Multi-adjustable seats and a steering wheel that moves freely in all directions helps offset the accessibility problems inherent in the saloon body style. Volvo gives more thought to accessibility issues than most makers, but a definite step down into the driving seat is still required. Tall passengers may have problems with the way the roofline falls towards the rear.
Stereo and ICE (In car entertainment)
Having dabbled with branded stereo systems in the past with mixed results, Volvo seems to have realised the benefit of simply offering a good in-house sound system. The standard radio/CD is fine for most tastes but can be upgraded to a state-of-the-art 12-speaker unit if required. Volvo's satellite navigation system also merits consideration as one of the most reliable and easy-to-use.
Colours and trim
Pale pearlescent colours seem to suit the S40's rounded curves best - which is lucky, as that's pretty much all that's on offer, bar the hopefully-named 'Passion Red'. Metallic tones seem too harsh and are cost options. Volvo makes some of the best leather interiors in the world, so it's well worth stretching to SE specification if possible. It will also help the resale value considerably.
Having convinced you it's a big car, the relative ease with which it is possible to park the S40 comes as a pleasant surprise. The snub nose makes frontal positioning easy. Rearward vision isn't as confidence-inspiring, but still better than many coupes and saloons. Even so, rear parking sensors could prove handy.

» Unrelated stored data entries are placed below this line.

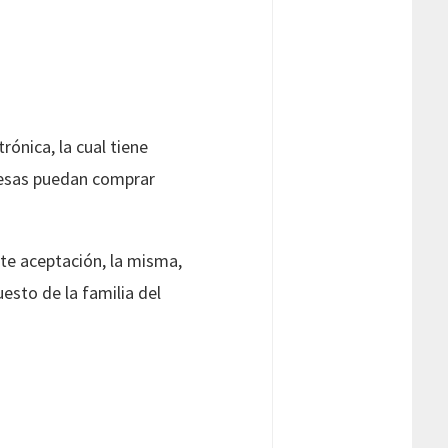
ónica, la cual tiene
resas puedan comprar
nte aceptación, la misma,
esto de la familia del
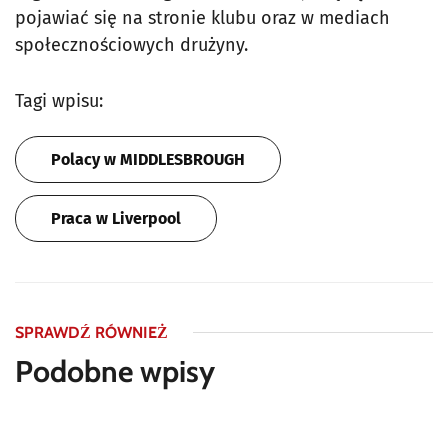
pojawiać się na stronie klubu oraz w mediach
społecznościowych drużyny.
Tagi wpisu:
Polacy w MIDDLESBROUGH
Praca w Liverpool
SPRAWDŹ RÓWNIEŻ
Podobne wpisy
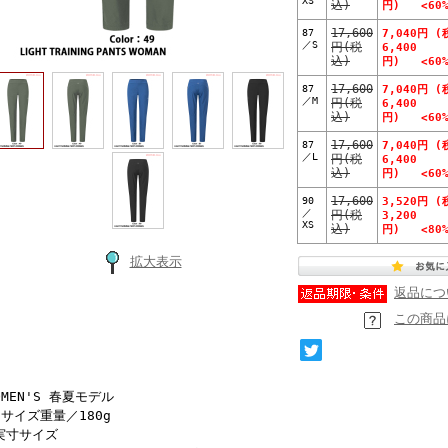
XS
込)
円) <60%
87
17,600
7,040円 (
／S
円(税
6,400
込)
円) <60%
87
17,600
7,040円 (
／M
円(税
6,400
込)
円) <60%
87
17,600
7,040円 (
／L
円(税
6,400
込)
円) <60%
90
17,600
3,520円 (
／
円(税
3,200
XS
込)
円) <80%
拡大表示
返品につ
この商品
OMEN'S 春夏モデル
Sサイズ重量／180g
実寸サイズ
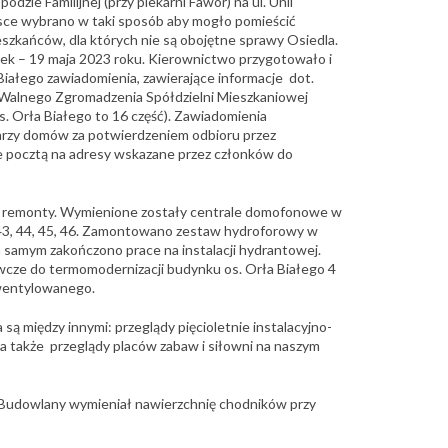
odzie Familijnej (przy piekarni Fawor) na ul. Unii
jsce wybrano w taki sposób aby mogło pomieścić
zkańców, dla których nie są obojętne sprawy Osiedla.
tek – 19 maja 2023 roku. Kierownictwo przygotowało i
Białego zawiadomienia, zawierające informacje dot.
 Walnego Zgromadzenia Spółdzielni Mieszkaniowej
s. Orła Białego to 16 część). Zawiadomienia
rzy domów za potwierdzeniem odbioru przez
 pocztą na adresy wskazane przez członków do
 remonty. Wymienione zostały centrale domofonowe w
 43, 44, 45, 46. Zamontowano zestaw hydroforowy w
m samym zakończono prace na instalacji hydrantowej.
cze do termomodernizacji budynku os. Orła Białego 4
 wentylowanego.
ą między innymi: przeglądy pięcioletnie instalacyjno-
 także przeglądy placów zabaw i siłowni na naszym
Budowlany wymieniał nawierzchnię chodników przy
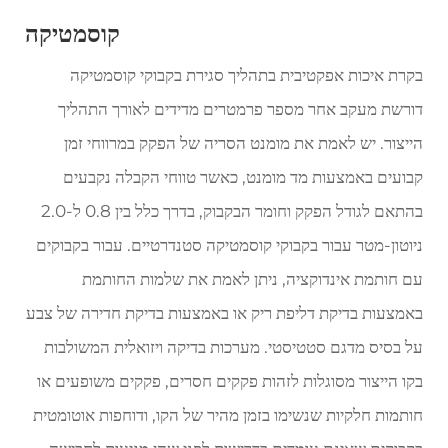
קוסמטיקה
בקרת איכות אפקטיבית בתהליך סגירת בקבוקי קוסמטיקה
דורשת מעקב אחר מספר פרמטרים מדידים לאורך התהליך
הייצור. יש לאמת את מומנט הסריה של הפקק במרווחי זמן
קבועים באמצעות מד מומנט, כאשר טווחי הקבלה נקבעים
בהתאם לגודל הפקק וחומר הבקבוק, בדרך כלל בין 0.8 ל-2.0
ניוטון-מטר עבור בקבוקי קוסמטיקה סטנדרטיים. עבור בקבוקים
עם חותמת אינדוקציה, ניתן לאמת את שלמות החותמת
באמצעות בדיקת דליפת ריק או באמצעות בדיקת חדירה של צבע
על בסיס מדגם סטטיסטי. מערכות בדיקה ויזואלית המשולבות
בקו הייצור מסוגלות לזהות פקקים חסרים, פקקים משופעים או
חותמות חלקיות שנשימו בזמן מהיר של הקו, ודוחפות אוטומטית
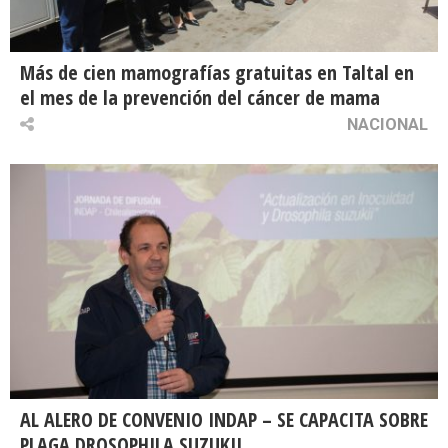
Más de cien mamografías gratuitas en Taltal en
el mes de la prevención del cáncer de mama
NACIONAL
AL ALERO DE CONVENIO INDAP – SE CAPACITA SOBRE
PLAGA DROSOPHILA SUZUKII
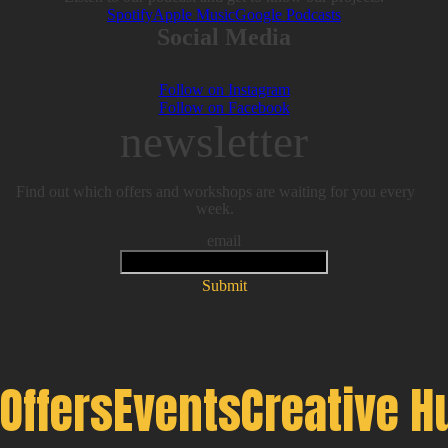
Spotify
Apple Music
Google Podcasts
Social Media
Follow on Instagram
Follow on Facebook
newsletter
Find out which offers and workshops are waiting for you every
week.
email
Submit
Offers
Events
Creative H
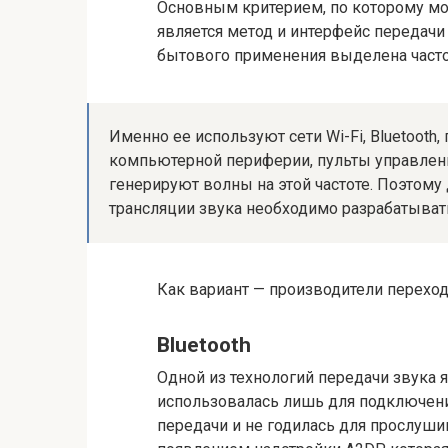
Основным критерием, по которому м
является метод и интерфейс передачи 
бытового применения выделена частотн
Именно ее используют сети Wi-Fi, Bluetoot
компьютерной периферии, пульты управлен
генерируют волны на этой частоте. Поэтому
трансляции звука необходимо разрабатыват
Как вариант — производители переходя
Bluetooth
Одной из технологий передачи звука я
использовалась лишь для подключени
передачи и не годилась для прослуши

Space saver, for temporary use only.
Line-up comprises 1.6-litre (100bhp); 1.8-litre (125bhp); 2.4i (170bhp); T5 (220bhp); 1.6 D (110bhp); 2.0 D (136bhp). Plans include a bi-fuel powerplant. Trim levels are split into S and SE followed by Sport. Volvo offers numerous optional extras and accessory packs labelled as 'winter', 'convenience' and 'family'. Manual gearbox comes as standard, a Geartronic CVT transmission is available as an option.